## Exercise materials
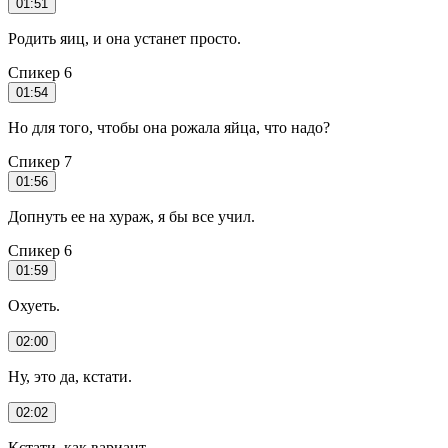
01:51
Родить яиц, и она устанет просто.
Спикер 6
01:54
Но для того, чтобы она рожала яйца, что надо?
Спикер 7
01:56
Допнуть ее на хураж, я бы все учил.
Спикер 6
01:59
Охуеть.
02:00
Ну, это да, кстати.
02:02
Кстати, как вариант.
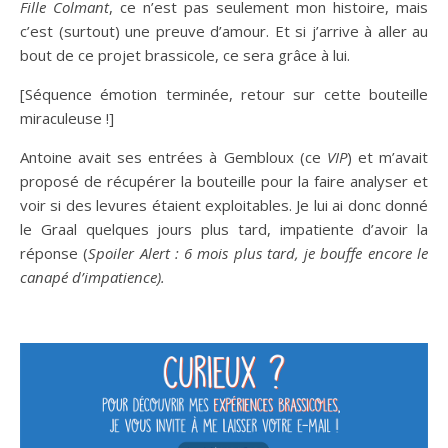
Fille Colmant
, ce n’est pas seulement mon histoire, mais
c’est (surtout) une preuve d’amour. Et si j’arrive à aller au
bout de ce projet brassicole, ce sera grâce à lui.
[Séquence émotion terminée, retour sur cette bouteille
miraculeuse !]
Antoine avait ses entrées à Gembloux (ce
VIP
) et m’avait
proposé de récupérer la bouteille pour la faire analyser et
voir si des levures étaient exploitables. Je lui ai donc donné
le Graal quelques jours plus tard, impatiente d’avoir la
réponse (
Spoiler Alert : 6 mois plus tard, je bouffe encore le
canapé d’impatience).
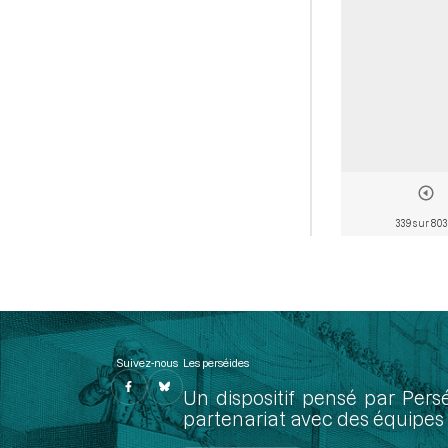
339 sur 803
Suivez-nous
Les perséides
Un dispositif pensé par Pers
partenariat avec des équipes 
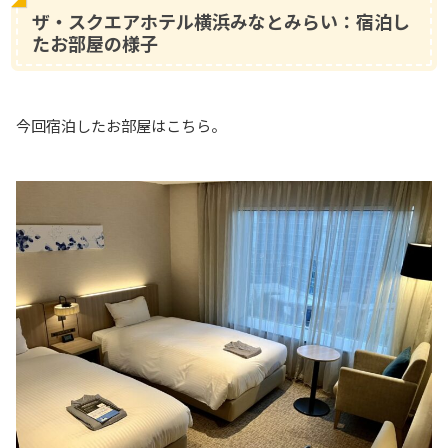
ザ・スクエアホテル横浜みなとみらい：宿泊し
たお部屋の様子
今回宿泊したお部屋はこちら。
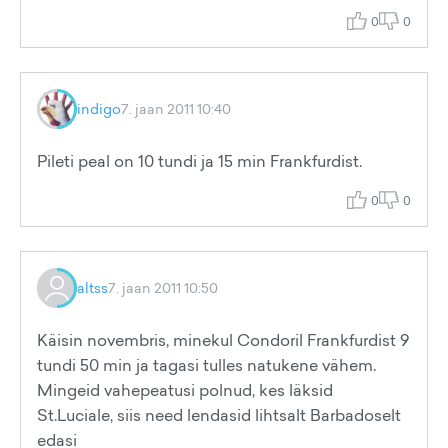
0
0
indigo
7. jaan 2011 10:40
Pileti peal on 10 tundi ja 15 min Frankfurdist.
0
0
altss
7. jaan 2011 10:50
Käisin novembris, minekul Condoril Frankfurdist 9
tundi 50 min ja tagasi tulles natukene vähem.
Mingeid vahepeatusi polnud, kes läksid
St.Luciale, siis need lendasid lihtsalt Barbadoselt
edasi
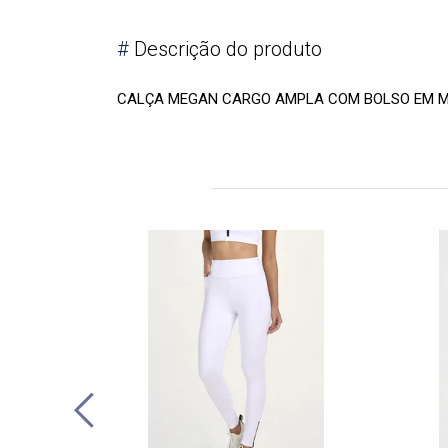
#
Descrição do produto
CALÇA MEGAN CARGO AMPLA COM BOLSO EM M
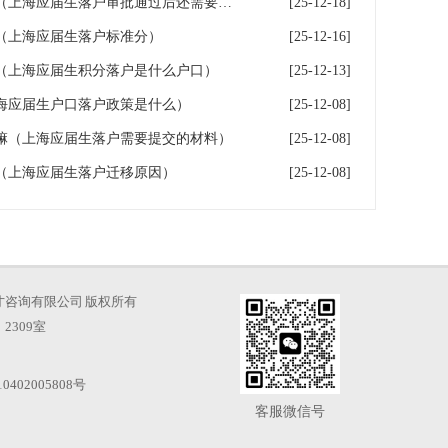
上海应届生落户批复时间规定（上海应届生落户审批通过后还需要什么手续）
[25-12-18]
策（上海应届生落户标准分）
[25-12-16]
（上海应届生积分落户是什么户口）
[25-12-13]
海应届生户口落户政策是什么）
[25-12-08]
嘛（上海应届生落户需要提交的材料）
[25-12-08]
（上海应届生落户迁移原因）
[25-12-08]
海凡图人才咨询有限公司 版权所有
2309室
0402005808号
客服微信号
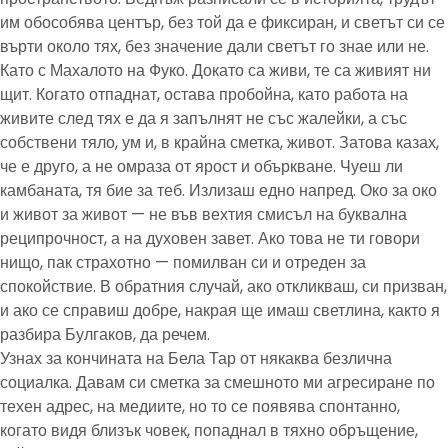
им обособява център, без той да е фиксиран, и светът си се
върти около тях, без значение дали светът го знае или не.
Като с Махалото на Фуко. Докато са живи, те са живият ни
щит. Когато отпаднат, остава пробойна, като работа на
живите след тях е да я запълнят не със жалейки, а със
собствени тяло, ум и, в крайна сметка, живот. Затова казах,
че е друго, а не омраза от ярост и объркване. Чуеш ли
камбаната, тя бие за теб. Излизаш едно напред. Око за око
и живот за живот — не във вехтия смисъл на буквална
реципрочност, а на духовен завет. Ако това не ти говори
нищо, пак страхотно — помилван си и отреден за
спокойствие. В обратния случай, ако откликваш, си призван,
и ако се справиш добре, накрая ще имаш светлина, както я
разбира Булгаков, да речем.
Узнах за кончината на Бела Тар от някаква безлична
социалка. Давам си сметка за смешното ми агресиране по
техен адрес, на медиите, но то се появява спонтанно,
когато видя близък човек, попаднал в тяхно обръщение,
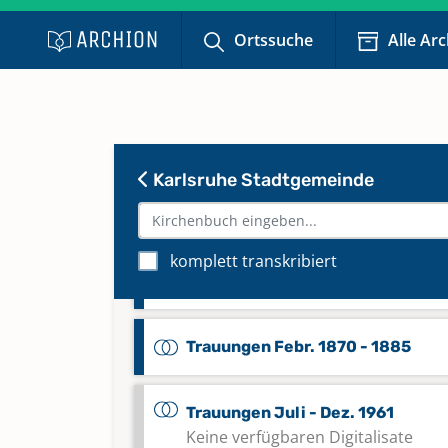
Trauungen 1948 - 1956
Ortssuche
Alle Ar
Keine verfügbaren Digitalisate
Trauungen 1957 - Juni 1961
Keine verfügbaren Digitalisate
Karlsruhe Stadtgemeinde
Trauungen Dez. 1864 - Dez. 1867
komplett transkribiert
Trauungen Dez. 1867 - Jan. 1870
Trauungen Febr. 1870 - 1885
Trauungen Juli - Dez. 1961
Keine verfügbaren Digitalisate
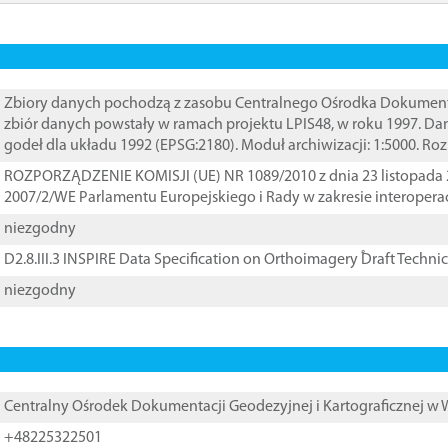
Zbiory danych pochodzą z zasobu Centralnego Ośrodka Dokumentacj
zbiór danych powstały w ramach projektu LPIS48, w roku 1997. D
godeł dla układu 1992 (EPSG:2180). Moduł archiwizacji: 1:5000. Ro
ROZPORZĄDZENIE KOMISJI (UE) NR 1089/2010 z dnia 23 listopada 
2007/2/WE Parlamentu Europejskiego i Rady w zakresie interopera
niezgodny
D2.8.III.3 INSPIRE Data Specification on Orthoimagery ֠Draft Techni
niezgodny
Centralny Ośrodek Dokumentacji Geodezyjnej i Kartograficznej w
+48225322501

## Required action
Everything from the line containing "godeł dla układu" through the end of the entries above should be retyped exactly, and nothing else.

## Solution below
godeł dla układu 1992 (EPSG:2180). Moduł archiwizacji: 1:5000. Ro
ROZPORZĄDZENIE KOMISJI (UE) NR 1089/2010 z dnia 23 listopada 
2007/2/WE Parlamentu Europejskiego i Rady w zakresie interopera
niezgodny
D2.8.III.3 INSPIRE Data Specification on Orthoimagery ֠Draft Techni
niezgodny
Centralny Ośrodek Dokumentacji Geodezyjnej i Kartograficznej w
+48225322501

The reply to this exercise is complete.